TASK BRIEF: An exact transcription of the entries is required, with no images included.

Data records
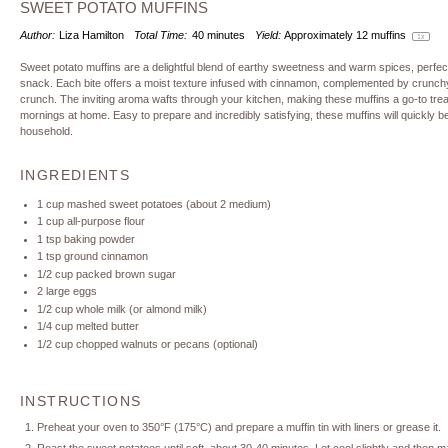
SWEET POTATO MUFFINS
Author:
Liza Hamilton
Total Time:
40 minutes
Yield:
Approximately
12
muffins
1
x
Sweet potato muffins are a delightful blend of earthy sweetness and warm spices, perfec
snack. Each bite offers a moist texture infused with cinnamon, complemented by crunchy n
crunch. The inviting aroma wafts through your kitchen, making these muffins a go-to trea
mornings at home. Easy to prepare and incredibly satisfying, these muffins will quickly b
household.
INGREDIENTS
1 cup
mashed sweet potatoes (about
2
medium)
1 cup
all-purpose flour
1 tsp
baking powder
1 tsp
ground cinnamon
1/2 cup
packed brown sugar
2
large eggs
1/2 cup
whole milk (or almond milk)
1/4 cup
melted butter
1/2 cup
chopped walnuts or pecans (optional)
INSTRUCTIONS
Preheat your oven to 350°F (175°C) and prepare a muffin tin with liners or grease it.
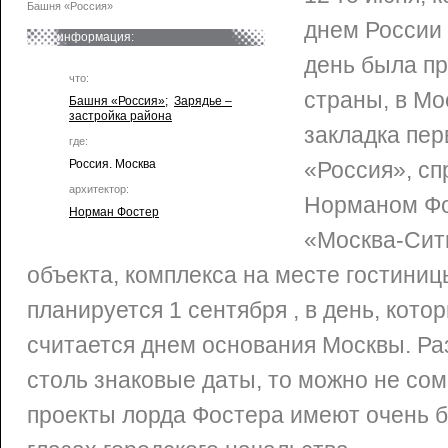
Башня «Россия»
днем России 
информация:
день была пр
что:
страны, в Мо
Башня «Россия»
;
Зарядье –
застройка района
закладка пер
где:
Россия. Москва
«Россия», с
архитектор:
Норманом Ф
Норман Фостер
«Москва-Сити
объекта, комплекса на месте гостиниц
планируется 1 сентября , в день, кото
считается днем основания Москвы. Ра
столь знаковые даты, то можно не сом
проекты лорда Фостера имеют очень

SOLUTION:
SWEET POTATO MUFFINS
Author:
Liza Hamilton
Total Time:
40 minutes
Yield:
Approximately
12
muffins
1
x
Sweet potato muffins are a delightful blend of earthy sweetness and warm spices, perfec
snack. Each bite offers a moist texture infused with cinnamon, complemented by crunchy n
crunch. The inviting aroma wafts through your kitchen, making these muffins a go-to trea
mornings at home. Easy to prepare and incredibly satisfying, these muffins will quickly b
household.
INGREDIENTS
1 cup
mashed sweet potatoes (about
2
medium)
1 cup
all-purpose flour
1 tsp
baking powder
1 tsp
ground cinnamon
1/2 cup
packed brown sugar
2
large eggs
1/2 cup
whole milk (or almond milk)
1/4 cup
melted butter
1/2 cup
chopped walnuts or pecans (optional)
INSTRUCTIONS
Preheat your oven to 350°F (175°C) and prepare a muffin tin with liners or grease it.
Башня «Россия»
днем России 
информация:
день была пр
что:
страны, в Мо
Башня «Россия»
;
Зарядье –
застройка района
закладка пер
где:
Россия. Москва
«Россия», с
архитектор:
Норманом Ф
Норман Фостер
«Москва-Сити
объекта, комплекса на месте гостиниц
планируется 1 сентября , в день, кото
считается днем основания Москвы. Ра
столь знаковые даты, то можно не сом
проекты лорда Фостера имеют очень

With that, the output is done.